En effet, les informations relatives à la dette existent déjà. Preuve en est, de nombreuses informations sont transcrites annuellement dans le rapport de l’Observatoire des finances locales ; de nombreuses autres figurent dans les documents budgétaires transmis par le Gouvernement pour la préparation du projet de loi de finances, comme les rapports sur les prélèvements obligatoires, sur la dépense publique, sur les transferts financiers de l’État, entre autres.
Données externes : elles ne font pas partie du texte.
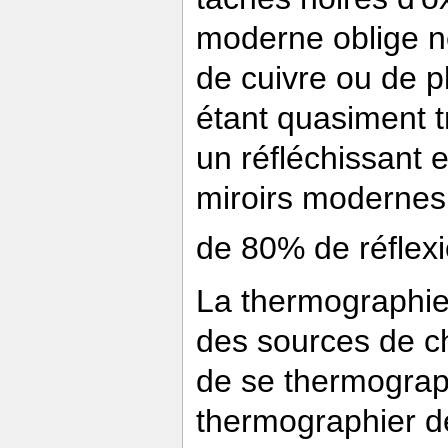
moderne oblige n
de cuivre ou de p
étant quasiment t
un réfléchissant e
miroirs modernes
de 80% de réflex
La thermographie d
des sources de ch
de se thermograp
thermographier d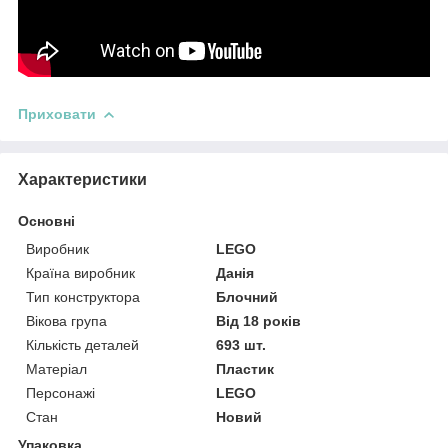
Приховати
Характеристики
Основні
Виробник
LEGO
Країна виробник
Данія
Тип конструктора
Блочний
Вікова група
Від 18 років
Кількість деталей
693 шт.
Матеріал
Пластик
Персонажі
LEGO
Стан
Новий
Упаковка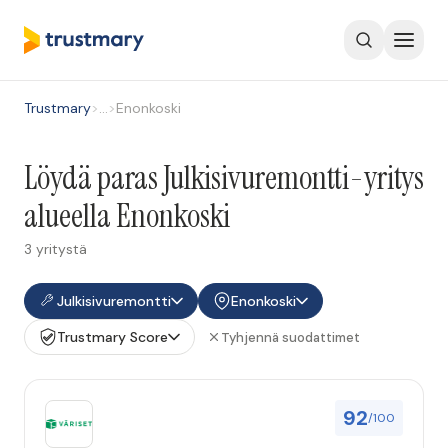
Trustmary
>
…
>
Enonkoski
Löydä paras Julkisivuremontti-yritys
alueella Enonkoski
3 yritystä
Julkisivuremontti
Enonkoski
Trustmary Score
Tyhjennä suodattimet
92
/100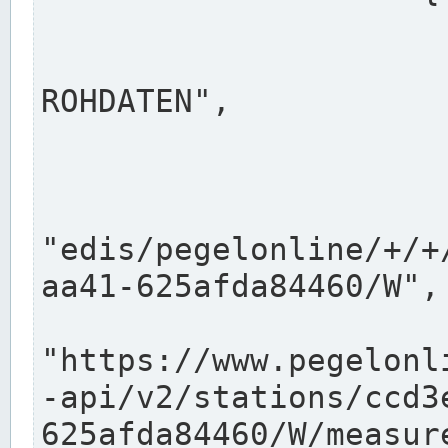
                      "shortname": "W"
                      "longname": "WASSER
ROHDATEN",

                      "unit": "m+NN",
                      "equidistance": 1
                    
"edis/pegelonline/+/+
aa41-625afda84460/W",

                      "pegel
"https://www.pegelonl
-api/v2/stations/ccd3
625afda84460/W/measure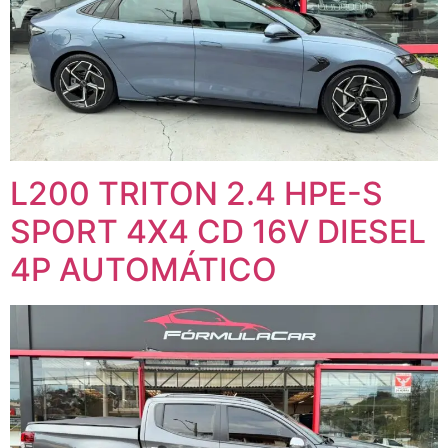
L200 TRITON 2.4 HPE-S
SPORT 4X4 CD 16V DIESEL
4P AUTOMÁTICO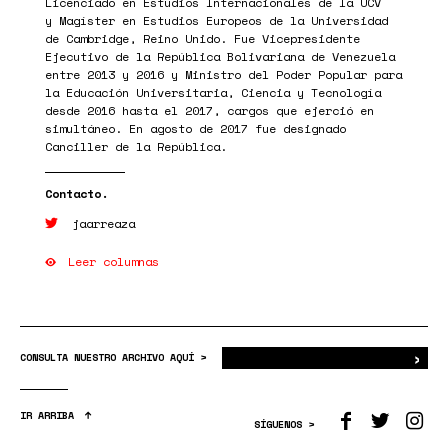
Licenciado en Estudios Internacionales de la UCV
y Magíster en Estudios Europeos de la Universidad
de Cambridge, Reino Unido. Fue Vicepresidente
Ejecutivo de la República Bolivariana de Venezuela
entre 2013 y 2016 y Ministro del Poder Popular para
la Educación Universitaria, Ciencia y Tecnología
desde 2016 hasta el 2017, cargos que ejerció en
simultáneo. En agosto de 2017 fue designado
Canciller de la República.
jaarreaza
Leer columnas
›
Bus
CONSULTA NUESTRO ARCHIVO AQUÍ >
IR ARRIBA
SÍGUENOS >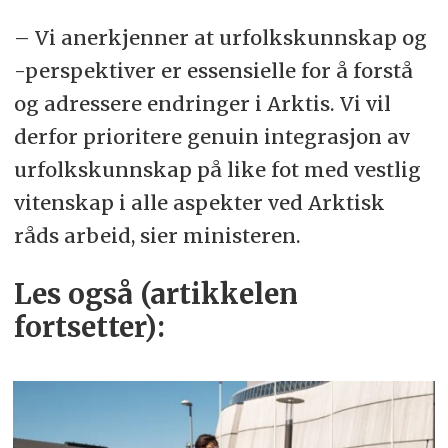
– Vi anerkjenner at urfolkskunnskap og
-perspektiver er essensielle for å forstå
og adressere endringer i Arktis. Vi vil
derfor prioritere genuin integrasjon av
urfolkskunnskap på like fot med vestlig
vitenskap i alle aspekter ved Arktisk
råds arbeid, sier ministeren.
Les også (artikkelen
fortsetter):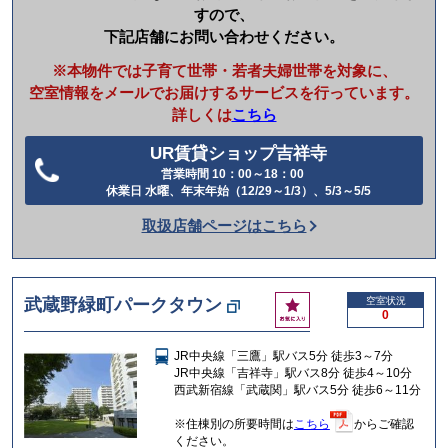
すので、
下記店舗にお問い合わせください。
※本物件では子育て世帯・若者夫婦世帯を対象に、
空室情報をメールでお届けするサービスを行っています。
詳しくは
こちら
UR賃貸ショップ吉祥寺
営業時間 10：00～18：00
電
休業日 水曜、年末年始（12/29～1/3）、5/3～5/5
話
取扱店舗ページはこちら
を
か
け
お
武蔵野緑町パークタウン
空室状況
る
0
気
に
JR中央線「三鷹」駅バス5分 徒歩3～7分
入
JR中央線「吉祥寺」駅バス8分 徒歩4～10分
り
西武新宿線「武蔵関」駅バス5分 徒歩6～11分
※住棟別の所要時間は
こちら
からご確認
ください。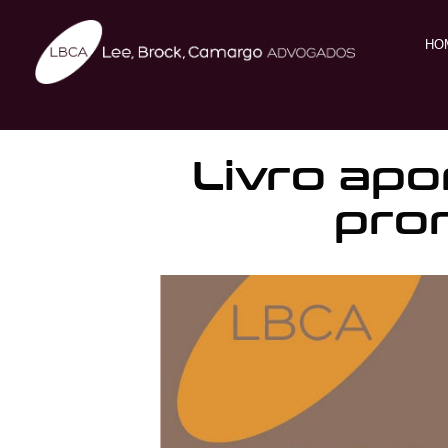
HO
Livro apo
pro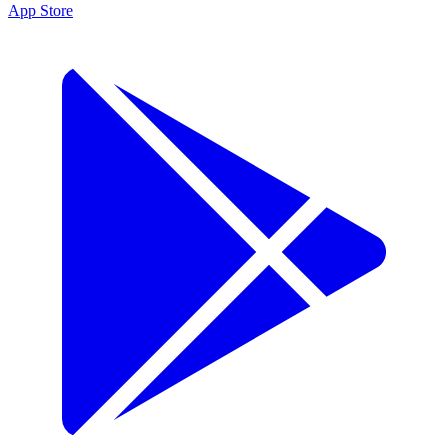
App Store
De surcroît, le Gouvernement connaît d’ores et déjà ces informations, puisqu’il les utilise pour établir la trajectoire du retour à l’équilibre des comptes publics et de réduction du déficit, notamment le programme de stabilité qu’il envoie à la Commission européenne.
Par ailleurs, pour ce qui concerne les dépenses de personnel – je reprends les chiffres avancés par le président de l’Association des maires de France –, 262 000 postes ont été créés entre 2002 et 2009, ce qui correspond à 37 500 postes par an, soit un par collectivité, toutes tailles et catégories confondues. Cette indication relativise quelque peu la gabegie attribuée aux collectivités territoriales.
Par ailleurs, on peut légitimement se demander s’il existe véritablement un intérêt pour l’État à connaître les intentions des collectivités locales en matière de communication et d’immobilier.
Permettez-nous, enfin, de vous rappeler que les assemblées locales sont élues et, à ce titre, responsables devant leurs électeurs. L’ensemble de leurs actes fait donc l’objet de mesures de publicité.
Cet article illustre l’incapacité du Gouvernement à proposer une solution sérieuse à la crise actuelle. En effet, il se contente de faire un nouveau procès d’intention aux collectivités locales. Madame la ministre, vous ne parviendrez pas à masquer par ces manœuvres dilatoires les critiques légitimes quant aux dépenses de communication de la présidence de la République et des ministères.
M. Roland Courteau. Ah !
M. François Marc. Cet article confirme le refus du Gouvernement de considérer les collectivités territoriales comme de véritables partenaires institutionnels et politiques et d’apporter une réponse crédible aux contraintes réelles qui pèsent sur leur budget.
Les déficits cumulés des collectivités locales représentent moins de 2 % du déficit public et leurs dettes cumulées moins de 10 % de la dette publique. Par conséquent, les collectivités territoriales, loin de constituer un problème, comme le pense le Gouvernement, sont au contraire une partie de la solution pour sortir de la crise actuelle. Dès lors, il est indispensable de leur permettre de continuer à soutenir l’investissement et assurer les services publics locaux.
M. Roland Courteau. Très bien !
M. le président. La parole est à M. Edmond Hervé, pour explication de vote.
M. Edmond Hervé. J’approuve ce qu’a dit François Marc. En effet, les préfets reçoivent systématiquement tous les renseignements nécessaires !
Mme Nicole Bricq, rapporteure générale de la commission des finances. Notamment lors des débats d’orientation budgétaire.
M. Edmond Hervé. Au-delà même de ces débats d’orientation budgétaire, les collectivités territoriales transmettent tous leurs documents budgétaires aux préfets.